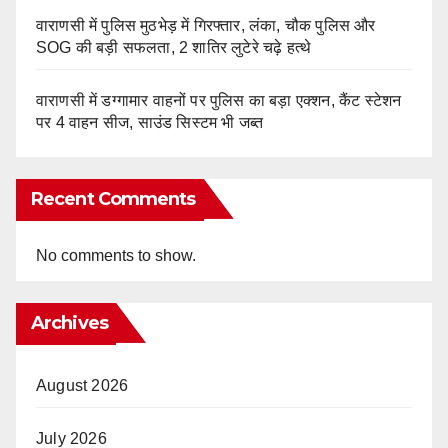
वाराणसी में पुलिस मुठभेड़ में गिरफ्तार, लंका, चौक पुलिस और
SOG की बड़ी सफलता, 2 शातिर लुटेरे चढ़े हत्थे
वाराणसी में डग्गामार वाहनों पर पुलिस का बड़ा एक्शन, कैंट स्टेशन
पर 4 वाहन सीज, साउंड सिस्टम भी जब्त
Recent Comments
No comments to show.
Archives
August 2026
July 2026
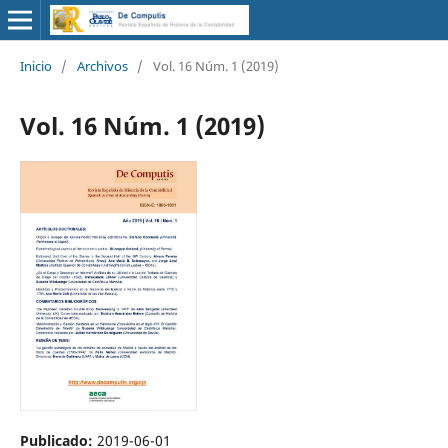
Inicio
/
Archivos
/
Vol. 16 Núm. 1 (2019)
Vol. 16 Núm. 1 (2019)
Publicado:
2019-06-01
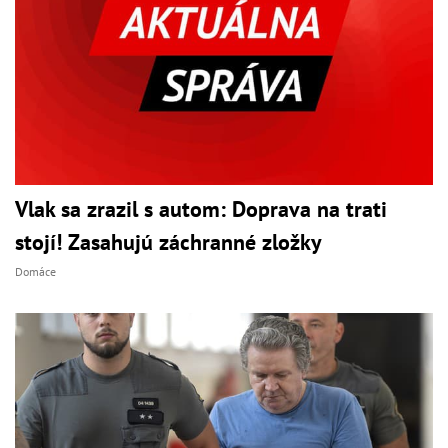
Vlak sa zrazil s autom: Doprava na trati
stojí! Zasahujú záchranné zložky
Domáce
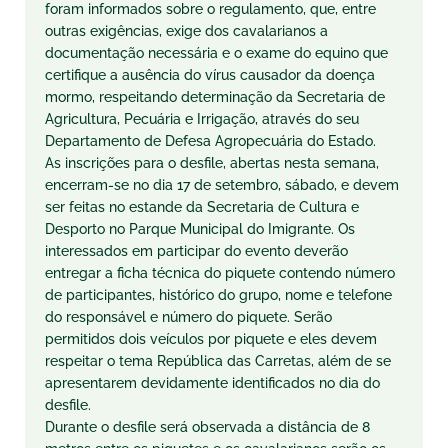
foram informados sobre o regulamento, que, entre
outras exigências, exige dos cavalarianos a
documentação necessária e o exame do equino que
certifique a ausência do vírus causador da doença
mormo, respeitando determinação da Secretaria de
Agricultura, Pecuária e Irrigação, através do seu
Departamento de Defesa Agropecuária do Estado.
As inscrições para o desfile, abertas nesta semana,
encerram-se no dia 17 de setembro, sábado, e devem
ser feitas no estande da Secretaria de Cultura e
Desporto no Parque Municipal do Imigrante. Os
interessados em participar do evento deverão
entregar a ficha técnica do piquete contendo número
de participantes, histórico do grupo, nome e telefone
do responsável e número do piquete. Serão
permitidos dois veículos por piquete e eles devem
respeitar o tema República das Carretas, além de se
apresentarem devidamente identificados no dia do
desfile.
Durante o desfile será observada a distância de 8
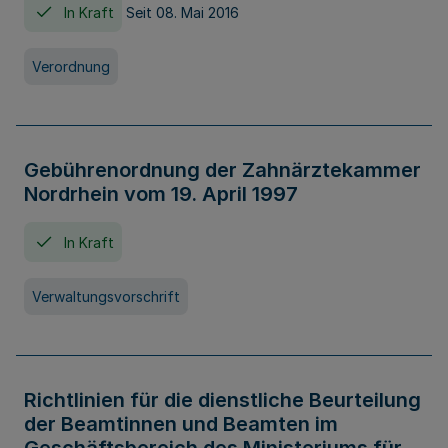
In Kraft
Seit 08. Mai 2016
Verordnung
Gebührenordnung der Zahnärztekammer
Nordrhein vom 19. April 1997
In Kraft
Verwaltungsvorschrift
Richtlinien für die dienstliche Beurteilung
der Beamtinnen und Beamten im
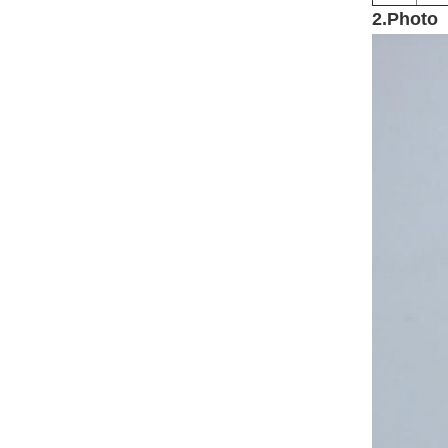
2.Photo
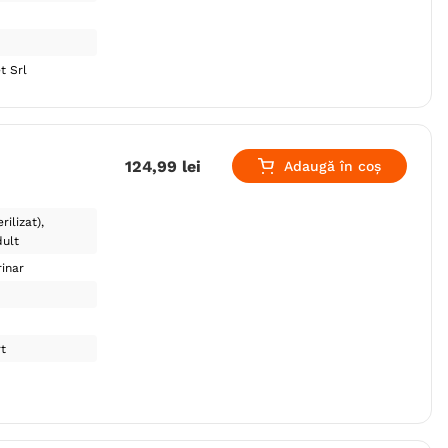
t Srl
124
,
99
lei
Adaugă în coș
rilizat)
ult
inar
t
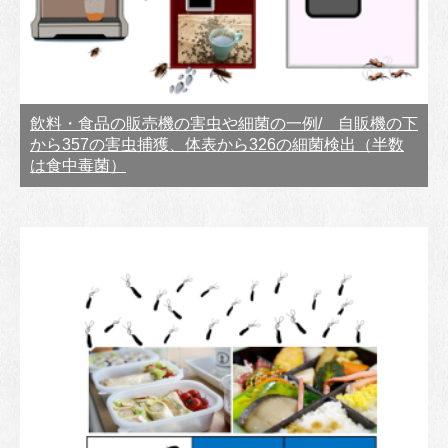
飲料・食品の販売機の害虫や細菌の一例/ 自販機の下
から357の害虫捕獲、体表から326の細菌検出（半数
は食中毒菌）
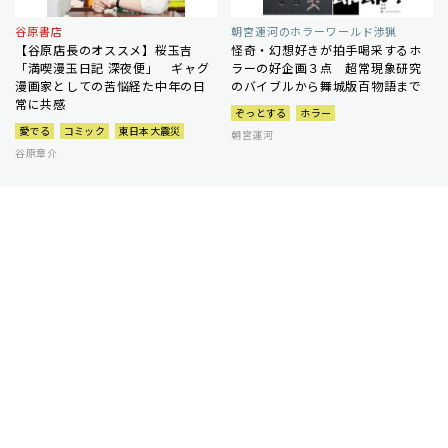
谷原書店
朝宮運河のホラーワールド渉猟
【谷原店長のオススメ】桜玉吉
怪奇・幻想好きが拍手喝采するホ
「満喫漫玉日記 深夜便」 ギャグ
ラーの好企画３点 超常現象研究
漫画家としての苦悩経た中年の日
のバイブルから舞城版百物語まで
常に共感
ぞっとする
ホラー
愛でる
コミック
東日本大震災
朝宮運河
谷原章介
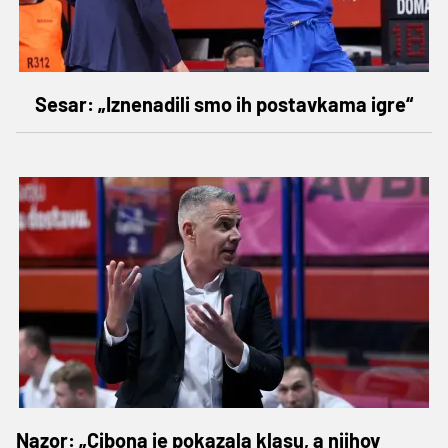
Sesar: „Iznenadili smo ih postavkama igre“
Nazor: „Cibona je pokazala klasu, a njihov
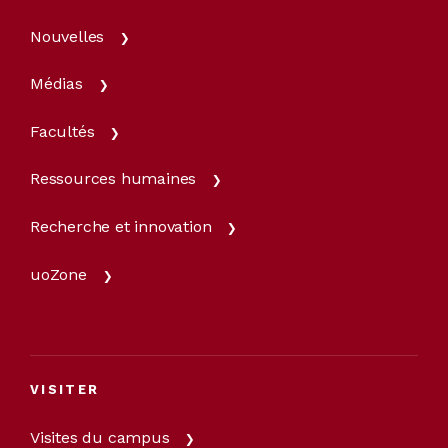
Nouvelles
Médias
Facultés
Ressources humaines
Recherche et innovation
uoZone
VISITER
Visites du campus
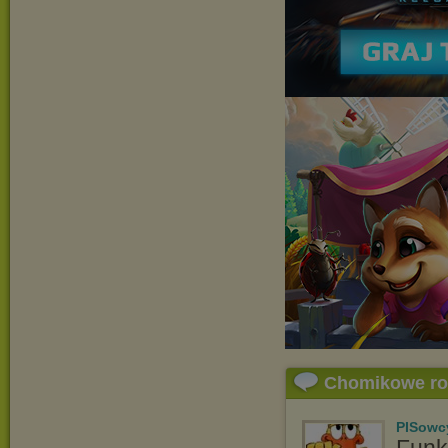
Chomikowe r
PISowc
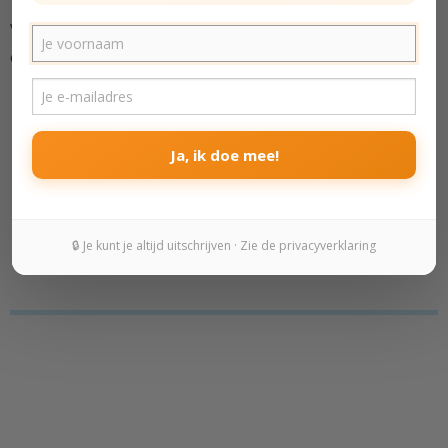
Voordelen genoeg dus. Maar hoe maak je je leven dan
compacter?
Ja, ik doe mee!
🔒 Je kunt je altijd uitschrijven · Zie de privacyverklaring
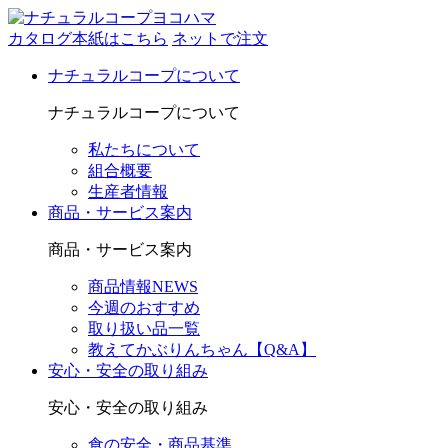
カタログ本紙はこちら
ネットで注文
ナチュラルコープについて
ナチュラルコープについて
私たちについて
組合概要
生産者情報
商品・サービス案内
商品・サービス案内
商品情報NEWS
今週のおすすめ
取り扱い品一覧
教えてかぶりんちゃん【Q&A】
安心・安全の取り組み
安心・安全の取り組み
食の安全・商品基準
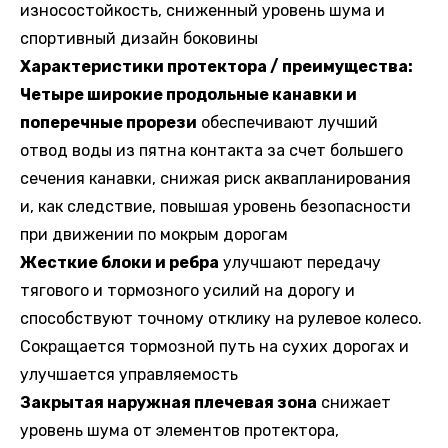
износостойкость, сниженный уровень шума и
спортивный дизайн боковины
Характеристики протектора / преимущества:
Четыре широкие продольные канавки и
поперечные прорези
обеспечивают лучший
отвод воды из пятна контакта за счет большего
сечения канавки, снижая риск аквапланирования
и, как следствие, повышая уровень безопасности
при движении по мокрым дорогам
Жесткие блоки и ребра
улучшают передачу
тягового и тормозного усилий на дорогу и
способствуют точному отклику на рулевое колесо.
Сокращается тормозной путь на сухих дорогах и
улучшается управляемость
Закрытая наружная плечевая зона
снижает
уровень шума от элементов протектора,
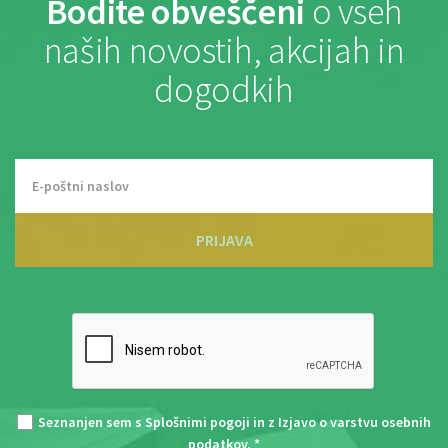
Bodite obveščeni
o vseh
naših novostih, akcijah in
dogodkih
PRIJAVA
Seznanjen sem s
Splošnimi pogoji
in z
Izjavo o varstvu osebnih
podatkov
. *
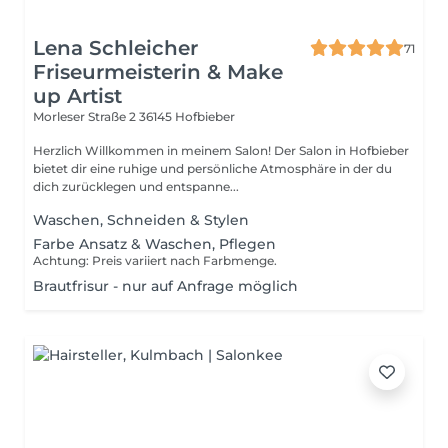
Lena Schleicher
71
Friseurmeisterin & Make
up Artist
Morleser Straße 2
36145 Hofbieber
Herzlich Willkommen in meinem Salon! Der Salon in Hofbieber
bietet dir eine ruhige und persönliche Atmosphäre in der du
dich zurücklegen und entspanne...
Waschen, Schneiden & Stylen
Farbe Ansatz & Waschen, Pflegen
Achtung: Preis variiert nach Farbmenge.
Brautfrisur - nur auf Anfrage möglich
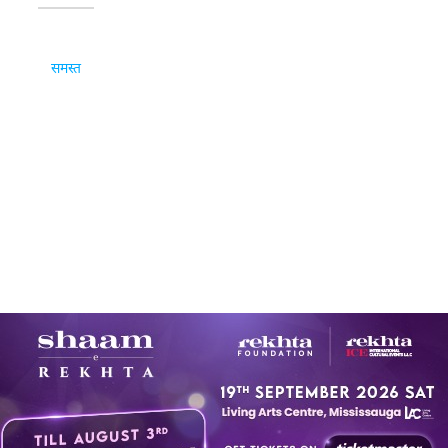
समस्त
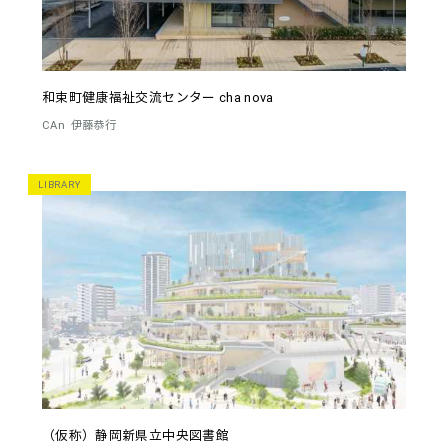
和束町健康福祉交流センター cha nova
CAn
伊藤恭行
LIBRARY
（仮称）静岡新県立中央図書館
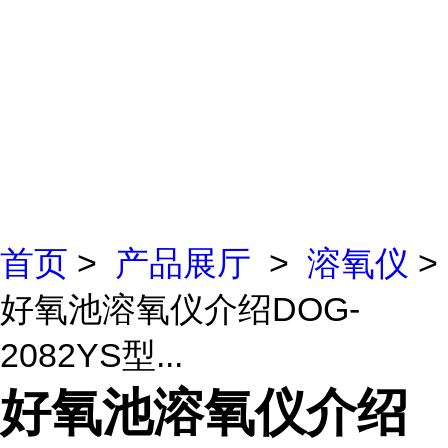
首页
>
产品展厅
>
溶氧仪
>
好氧池溶氧仪介绍DOG-
2082YS型...
好氧池溶氧仪介绍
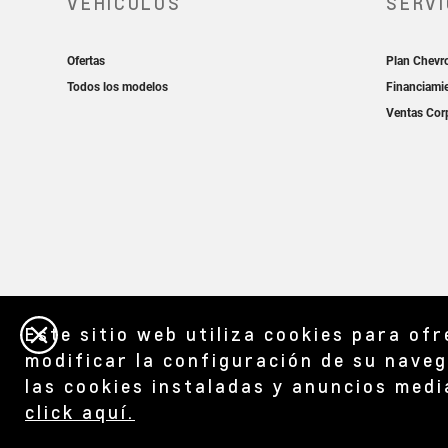
Este sitio web utiliza cookies para of
modificar la configuración de su naveg
las cookies instaladas y anuncios medi
click aquí.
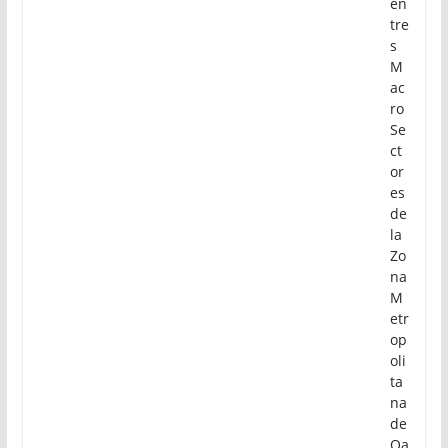
en
tre
s
M
ac
ro
Se
ct
or
es
de
la
Zo
na
M
etr
op
oli
ta
na
de
Oa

....

Task item
Copy exactly the lines from the one containing "и, как следствие, повышая" through the last line of the records above, including both, and omit every picture.

Answer to the problem
и, как следствие, повышая уровень безопасности
при движении по мокрым дорогам
Жесткие блоки и ребра
улучшают передачу
тягового и тормозного усилий на дорогу и
способствуют точному отклику на рулевое колесо.
Сокращается тормозной путь на сухих дорогах и
улучшается управляемость
Закрытая наружная плечевая зона
снижает
уровень шума от элементов протектора,
Bodite obveščeni
o vseh
naših novostih, akcijah in
dogodkih
PRIJAVA
Seznanjen sem s
Splošnimi pogoji
in z
Izjavo o varstvu osebnih
podatkov
. *
Lena Schleicher
71
Friseurmeisterin & Make
up Artist
Morleser Straße 2
36145 Hofbieber
Herzlich Willkommen in meinem Salon! Der Salon in Hofbieber
bietet dir eine ruhige und persönliche Atmosphäre in der du
dich zurücklegen und entspanne...
Waschen, Schneiden & Stylen
Farbe Ansatz & Waschen, Pflegen
Achtung: Preis variiert nach Farbmenge.
Brautfrisur - nur auf Anfrage möglich
समस्त
和束町健康福祉交流センター cha nova
CAn
伊藤恭行
LIBRARY
（仮称）静岡新県立中央図書館
首页
>
产品展厅
>
溶氧仪
>
好氧池溶氧仪介绍DOG-
2082YS型...
好氧池溶氧仪介绍
Este sitio web utiliza cookies para of
modificar la configuración de su naveg
las cookies instaladas y anuncios medi
click aquí.
en
tre
s
M
ac
ro
Se
ct
or
es
de
la
Zo
na
M
etr
op
oli
ta
na
de
Oa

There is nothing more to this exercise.